• _WHAT IS EXPECTED_: Your answer should consist only of the lines below from the one with "Εξαμίλια: Τρεις" through the one with "заграждение из горючих", copied exactly.

• _DATA FOR THIS TASK_:
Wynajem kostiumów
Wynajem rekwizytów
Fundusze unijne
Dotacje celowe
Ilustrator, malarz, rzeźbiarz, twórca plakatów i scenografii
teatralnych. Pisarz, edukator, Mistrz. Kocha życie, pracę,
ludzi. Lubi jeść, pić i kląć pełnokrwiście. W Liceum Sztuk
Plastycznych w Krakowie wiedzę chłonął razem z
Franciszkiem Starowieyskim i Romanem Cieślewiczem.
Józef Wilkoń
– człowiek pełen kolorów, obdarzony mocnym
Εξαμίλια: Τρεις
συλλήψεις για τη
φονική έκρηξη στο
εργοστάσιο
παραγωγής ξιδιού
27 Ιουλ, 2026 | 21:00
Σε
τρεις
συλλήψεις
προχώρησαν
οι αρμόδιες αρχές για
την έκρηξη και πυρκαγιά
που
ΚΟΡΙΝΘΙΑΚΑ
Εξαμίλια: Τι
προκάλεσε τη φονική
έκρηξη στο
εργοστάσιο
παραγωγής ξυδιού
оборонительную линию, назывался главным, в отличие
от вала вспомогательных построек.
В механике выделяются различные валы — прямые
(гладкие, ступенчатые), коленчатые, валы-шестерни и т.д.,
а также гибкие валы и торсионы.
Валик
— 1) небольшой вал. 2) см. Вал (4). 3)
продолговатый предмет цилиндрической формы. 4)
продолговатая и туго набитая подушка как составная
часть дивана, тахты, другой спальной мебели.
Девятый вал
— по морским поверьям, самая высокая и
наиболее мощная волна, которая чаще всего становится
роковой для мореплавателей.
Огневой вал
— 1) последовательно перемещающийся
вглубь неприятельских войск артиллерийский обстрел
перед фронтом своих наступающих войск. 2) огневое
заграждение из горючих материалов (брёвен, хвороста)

==

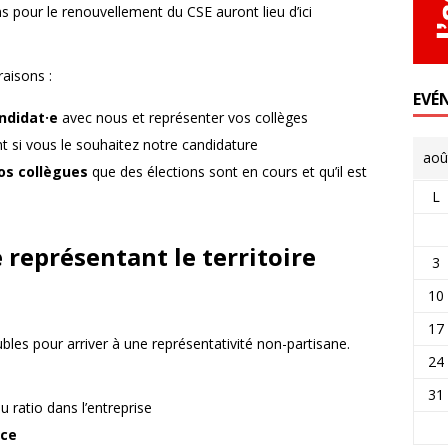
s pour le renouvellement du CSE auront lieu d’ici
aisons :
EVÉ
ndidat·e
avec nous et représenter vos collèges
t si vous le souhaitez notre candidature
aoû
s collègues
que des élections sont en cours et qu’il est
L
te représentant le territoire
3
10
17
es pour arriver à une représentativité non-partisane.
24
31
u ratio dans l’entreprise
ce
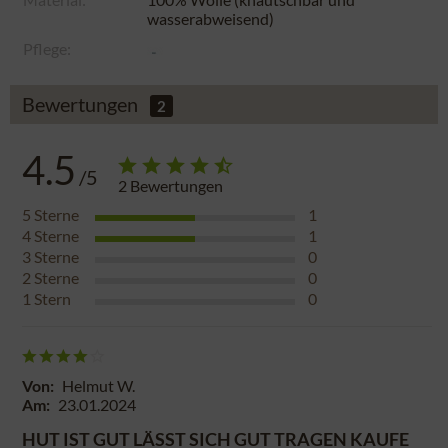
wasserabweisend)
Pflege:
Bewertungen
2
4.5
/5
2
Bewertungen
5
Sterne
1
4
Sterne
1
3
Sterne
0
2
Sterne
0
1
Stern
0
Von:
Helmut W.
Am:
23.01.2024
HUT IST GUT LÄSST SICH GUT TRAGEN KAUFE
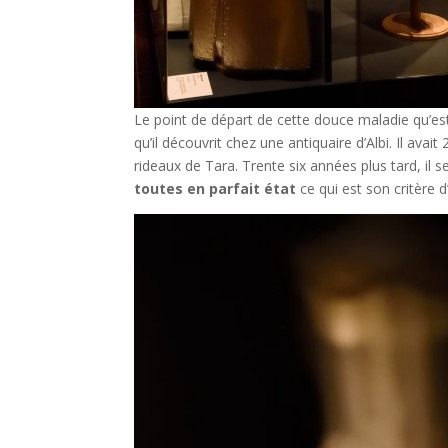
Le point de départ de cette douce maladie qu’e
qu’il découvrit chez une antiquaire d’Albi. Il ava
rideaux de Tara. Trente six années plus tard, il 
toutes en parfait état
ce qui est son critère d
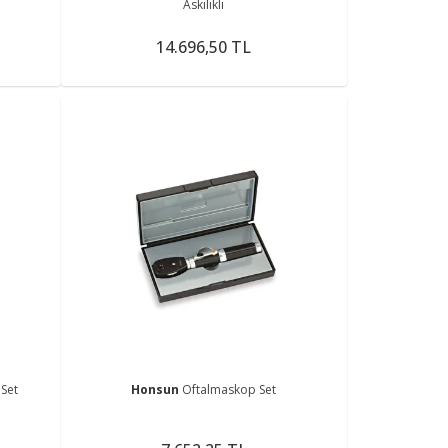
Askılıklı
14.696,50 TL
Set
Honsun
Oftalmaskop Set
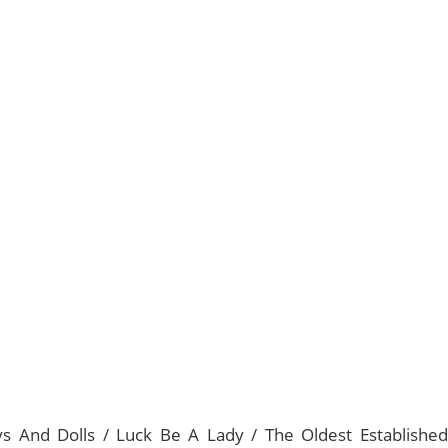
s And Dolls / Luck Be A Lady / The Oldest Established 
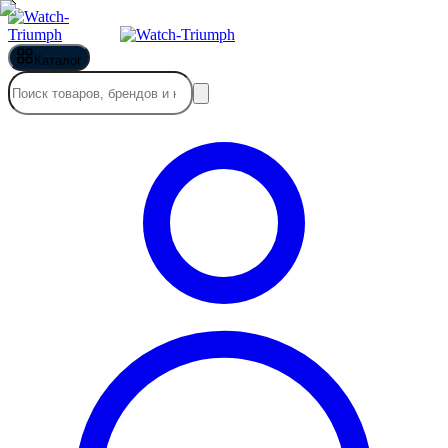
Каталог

• _OUTPUT OF THE EXERCISE_:
Εξαμίλια: Τρεις
συλλήψεις για τη
φονική έκρηξη στο
εργοστάσιο
παραγωγής ξιδιού
27 Ιουλ, 2026 | 21:00
Σε
τρεις
συλλήψεις
προχώρησαν
οι αρμόδιες αρχές για
την έκρηξη και πυρκαγιά
που
ΚΟΡΙΝΘΙΑΚΑ
Εξαμίλια: Τι
προκάλεσε τη φονική
έκρηξη στο
εργοστάσιο
παραγωγής ξυδιού
оборонительную линию, назывался главным, в отличие
от вала вспомогательных построек.
В механике выделяются различные валы — прямые
(гладкие, ступенчатые), коленчатые, валы-шестерни и т.д.,
а также гибкие валы и торсионы.
Валик
— 1) небольшой вал. 2) см. Вал (4). 3)
продолговатый предмет цилиндрической формы. 4)
продолговатая и туго набитая подушка как составная
часть дивана, тахты, другой спальной мебели.
Девятый вал
— по морским поверьям, самая высокая и
наиболее мощная волна, которая чаще всего становится
роковой для мореплавателей.
Огневой вал
— 1) последовательно перемещающийся
вглубь неприятельских войск артиллерийский обстрел
перед фронтом своих наступающих войск. 2) огневое
заграждение из горючих материалов (брёвен, хвороста)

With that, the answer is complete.